When I first moved to Texas back in 2009, I was more than a little concerned about the music situation there. I know, I lived outside of Austin and shouldn’t have worried one bit–but this Southern California boy just didn’t trust the hype. Once there, I quickly discovered the difference between garden-variety C&W and the Texas version, which was more honest and intelligent and, quite frankly, more rooted in rock and roll. I relaxed and soaked it all in. We’re talking Townes Van Zandt. We’re talking Guy Clark. We’re talking Ray Wylie Hubbard. We’re talking WILLIE. We’re also talking about Texas swing, which Deborah Silver sings on her new album Glitter & Grits.

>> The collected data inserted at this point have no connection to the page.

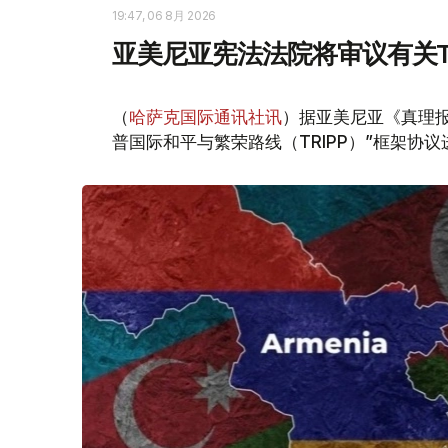
19:47, 06 8月 2026
亚美尼亚宪法法院将审议有关T
（
哈萨克国际通讯社讯
）据亚美尼亚《真理报
普国际和平与繁荣路线（TRIPP）”框架协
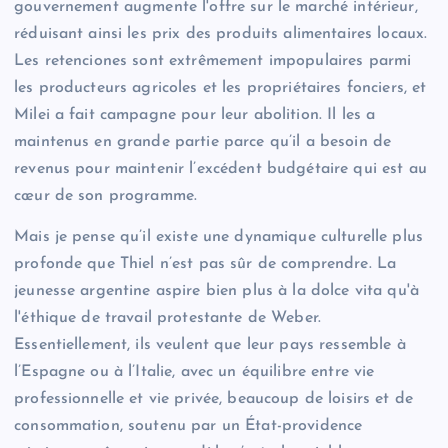
gouvernement augmente l'offre sur le marché intérieur,
réduisant ainsi les prix des produits alimentaires locaux.
Les retenciones sont extrêmement impopulaires parmi
les producteurs agricoles et les propriétaires fonciers, et
Milei a fait campagne pour leur abolition. Il les a
maintenus en grande partie parce qu’il a besoin de
revenus pour maintenir l’excédent budgétaire qui est au
cœur de son programme.
Mais je pense qu’il existe une dynamique culturelle plus
profonde que Thiel n’est pas sûr de comprendre. La
jeunesse argentine aspire bien plus à la dolce vita qu'à
l'éthique de travail protestante de Weber.
Essentiellement, ils veulent que leur pays ressemble à
l’Espagne ou à l’Italie, avec un équilibre entre vie
professionnelle et vie privée, beaucoup de loisirs et de
consommation, soutenu par un État-providence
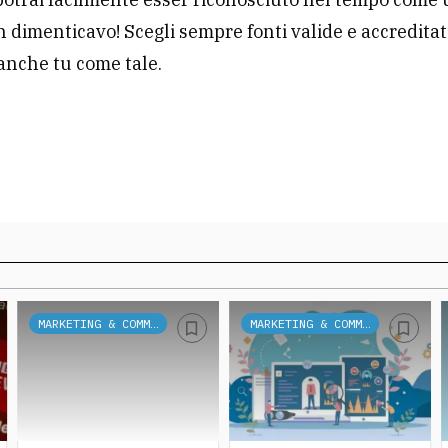
h dimenticavo! Scegli sempre fonti valide e accreditat
anche tu come tale.
MARKETING & COMMUNICATION
MARKETING & COMMUNICATION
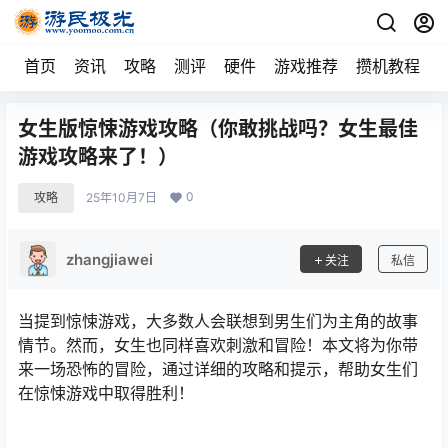
首页
资讯
攻略
测评
硬件
游戏推荐
攒机教程
女生版惊悚游戏攻略（你敢挑战吗？女生最佳
游戏攻略来了！）
0
攻略
25年10月7日
zhangjiawei
关注
私信
当提到惊悚游戏，大多数人会联想到男生们为主角的故事
情节。然而，女生也同样喜欢刺激和冒险！本文将为你带
来一场恐怖的冒险，通过详细的攻略和提示，帮助女生们
在惊悚游戏中取得胜利！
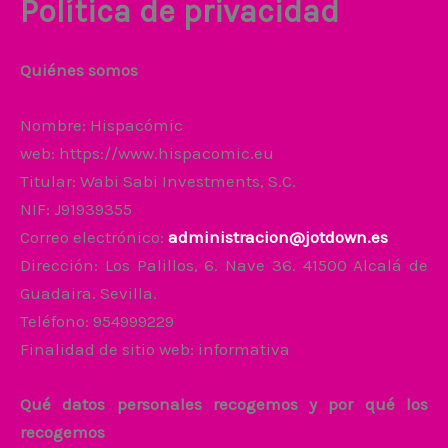
Política de privacidad
Quiénes somos
Nombre: Hispacómic
web: https://www.hispacomic.eu
Titular: Wabi Sabi Investments, S.C.
NIF: J91939355
Correo electrónico:
administracion@jotdown.es
Dirección: Los Palillos, 6. Nave 36. 41500 Alcalá de
Guadaira. Sevilla.
Teléfono: 954999229
Finalidad de sitio web: informativa
Qué datos personales recogemos y por qué los
recogemos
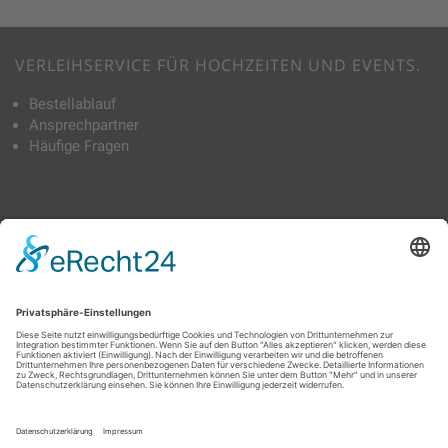
VERLEIHSERVICE FÜR HOCHZEITEN UND EVENTS.
Bestellablauf
Ansprechpartner
Häufige Fragen
TAGS
Bierbankhussen
Tischdecken
Schleifen & Tischbänder
Skirting
Stehtischhussen
Stoffservietten
Stuhlhussen
TRAUMHAFT VERLEIH
D-76532 Baden-Baden
info@traumhaft-hussenverleih.de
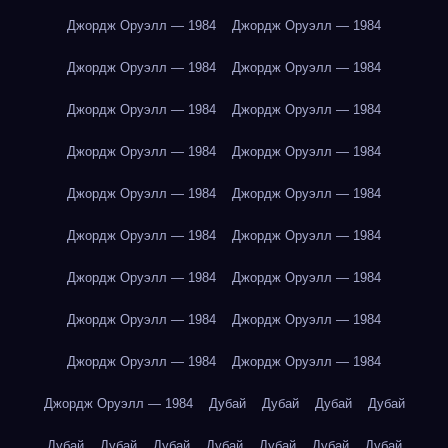
Джордж Оруэлл — 1984
Джордж Оруэлл — 1984
Джордж Оруэлл — 1984
Джордж Оруэлл — 1984
Джордж Оруэлл — 1984
Джордж Оруэлл — 1984
Джордж Оруэлл — 1984
Джордж Оруэлл — 1984
Джордж Оруэлл — 1984
Джордж Оруэлл — 1984
Джордж Оруэлл — 1984
Джордж Оруэлл — 1984
Джордж Оруэлл — 1984
Джордж Оруэлл — 1984
Джордж Оруэлл — 1984
Джордж Оруэлл — 1984
Джордж Оруэлл — 1984
Джордж Оруэлл — 1984
Джордж Оруэлл — 1984
Дубай
Дубай
Дубай
Дубай
Дубай
Дубай
Дубай
Дубай
Дубай
Дубай
Дубай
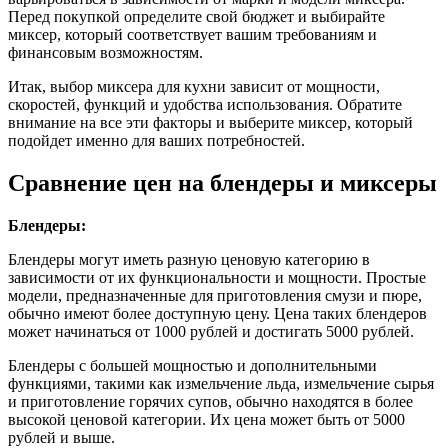
Перед покупкой определите свой бюджет и выбирайте
миксер, который соответствует вашим требованиям и
финансовым возможностям.
Итак, выбор миксера для кухни зависит от мощности,
скоростей, функций и удобства использования. Обратите
внимание на все эти факторы и выберите миксер, который
подойдет именно для ваших потребностей.
Сравнение цен на блендеры и миксеры
Блендеры:
Блендеры могут иметь разную ценовую категорию в
зависимости от их функциональности и мощности. Простые
модели, предназначенные для приготовления смузи и пюре,
обычно имеют более доступную цену. Цена таких блендеров
может начинаться от 1000 рублей и достигать 5000 рублей.
Блендеры с большей мощностью и дополнительными
функциями, такими как измельчение льда, измельчение сырья
и приготовление горячих супов, обычно находятся в более
высокой ценовой категории. Их цена может быть от 5000
рублей и выше.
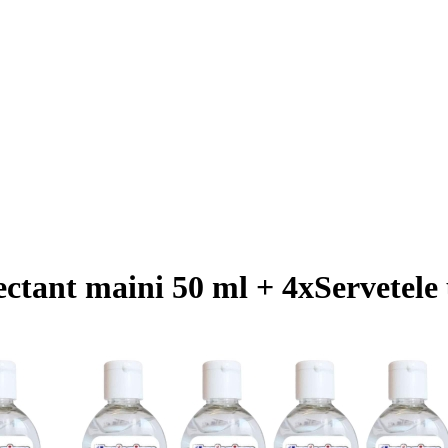
ctant maini 50 ml + 4xServetele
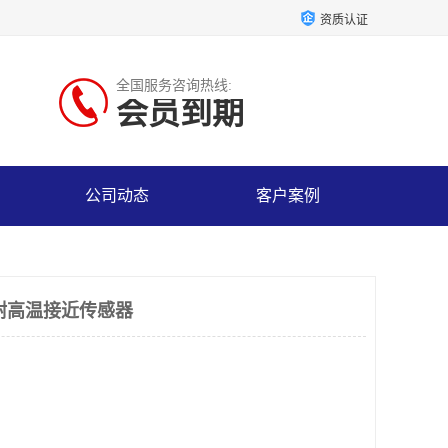
资质认证
全国服务咨询热线:
会员到期
公司动态
客户案例
GX耐高温接近传感器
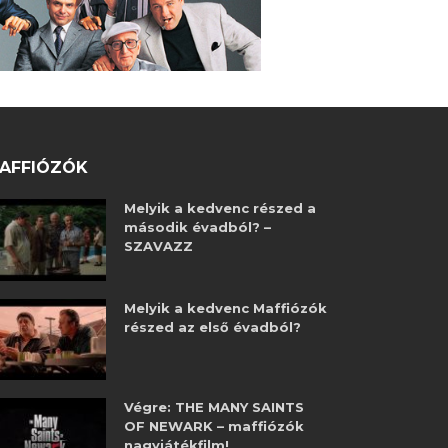
AFFIÓZÓK
Melyik a kedvenc részed a
második évadból? –
SZAVAZZ
Melyik a kedvenc Maffiózók
részed az első évadból?
Végre: THE MANY SAINTS
OF NEWARK – maffiózók
nagyjátékfilm!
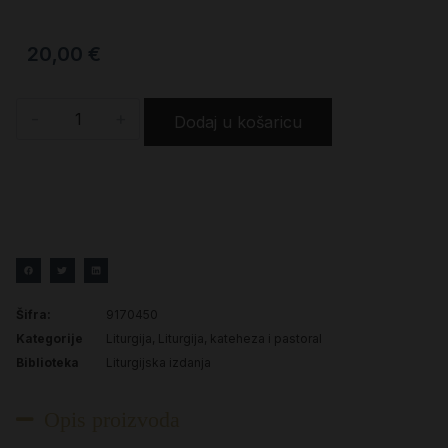
20,00
€
-
+
Dodaj u košaricu
Šifra:
9170450
Kategorije
Liturgija
,
Liturgija, kateheza i pastoral
Biblioteka
Liturgijska izdanja
Opis proizvoda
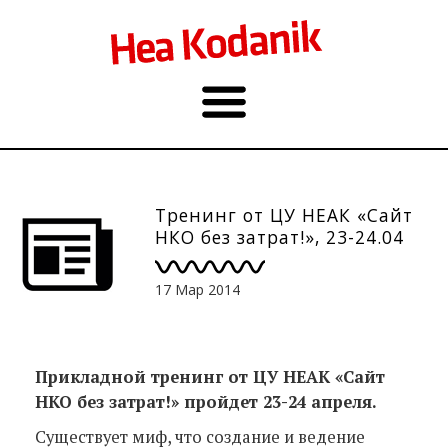
Тренинг от ЦУ НЕАК «Сайт
НКО без затрат!», 23-24.04
17 Мар 2014
Прикладной тренинг от ЦУ НЕАК «Сайт
НКО без затрат!» пройдет 23-24 апреля.
Существует миф, что создание и ведение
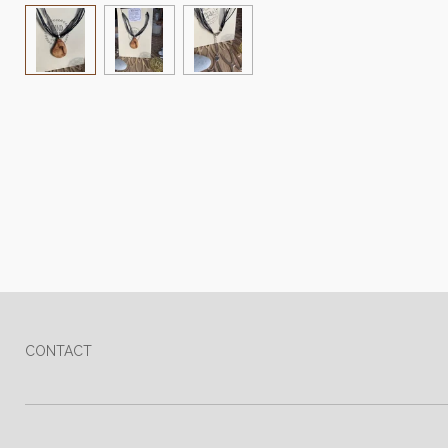
CONTACT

Uh oh, I thought, when I found a CD with that title in my mailbox. “Are you lost, little CD?” I asked. But I took a listen and said oh, this is Texas swing! Everything’s gonna be okay.
Texas swing, if you don’t know, is closer to big band jazz than country music–although the influences are both obvious. Deborah Silver borrows liberally from both genres, and then throws in a little hot Parisian jazz just to take advantage of her alluring, utterly charming vocals skills (which are immense). She even employs the king of Texas swing bands, Asleep at the Wheel, to join her on stage, while legend Ray Benson produces. So she has all the ingredients for success, and Glitter & Grits is the kind of crossover album that gets all sorts of music lovers all fired up and ready to dance on rough wooden floors in big clunky boots.
I find it almost impossible to resist the charms of Deborah Silver and her fellow musicians. She’s actually from Mississippi, but it’s clear she understands the complexities of this kind of music, how there’s both a purity to the emotions of these songs (it’s about celebrating and being with others, which might trigger a lonesome note or two in days like these). She also understands how there’s more to Texas swing than having a good time out on the town. There’s a strength to this music that flows between songs as diverse as “I’ve Got Rhythm,” “Get Happy,” Fly Me to the Moon” and, of course, “Deep in the Heart of Texas.” I can even tolerate “Ballin’ the Jack,” which I’ve always considered odd and annoying.
There’s a serious story behind the fun, as Deborah Silver and her daughter run a charity called SLAM ALS after Deborah’s sister passed away from the disease. In the past she’s donated the proceeds from her album sales to various charities, which is a great reason to check out Glitter & Grits–as well as the rest of this very talented woman’s catalog.